"Mrs. Shultz, she's my washerwoman," went on the thin, nasal voice, "said this morning that John had told her little boy he had to sell papers because your husband had had trouble with his employer and had lost his position." She would have added further details as to the straits the Fletchers were supposed to be in, if something in that lady's manner had not prevented her.
"So I said to Mrs. Leland, next door," concluded the neighbor from across the way, "that I hoped things were not as bad as they seemed, and that I'd run right over to ask you."
"John told what?" asked that youngster's mother, now that the verbal torrent had halted.
The story was repeated. Mrs. Fletcher broke into relieved laughter. "I'll have to interview that son of mine when he gets home," she said as she leaned forward to explain matters.

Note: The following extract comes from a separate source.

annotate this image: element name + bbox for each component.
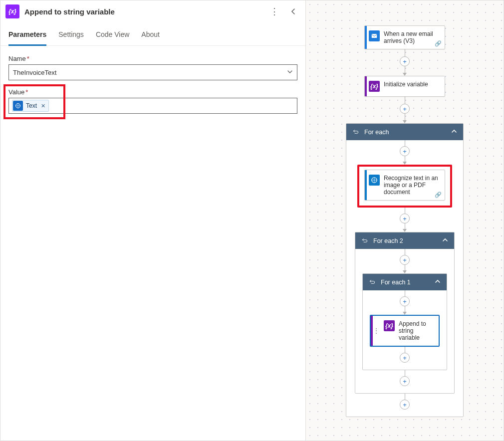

But when John did appear, his mother was far more lenient with him than he had any right to expect. She was still too amused at the turn of affairs to be anything else.
Two weeks sped past. In spite of the success of that first paper venture, the lesson was not lost upon John, who recruited a dozen or so regular customers from among his mother's friends the next afternoon. Since then, thanks to persistent effort, the list had steadily grown until he was able to double his first day's order without danger of financial loss. The errands for the neighbors had not materialized to swell his income, nor had other umbrella days followed the first one. But indeed, the paper route occupied too much of his time to permit such side issues.
His minimum income was now at the respectable mark of a dollar and seventeen cents a week and still growing. At first, the thought that he was falling below the two dollar limit troubled him sorely until he remembered that everything must have a beginning. Just wait until a year from now; he'd make five dollars a week, he would!
"I'll bet you five thousand dollars that I do," he had told Silvey when that youngster scoffed at his plans as they walked to school, one bleak, overcast noon. Needless to say, Bill did not meet the wager. He wasn't accustomed to thinking in such large sums and, besides, John's manner was singularly convincing.
Louise, the business man scarcely saw at all, save to walk home with her from school now and then, or to take her on Sunday expeditions to the park. On one of the strolls, she told of further experiments in the science of cookery. "And mother says you can come up and watch, tomorrow."
He declined as diplomatically as possible. Nondelivery of the papers spelled failure for the new business. Would she mind?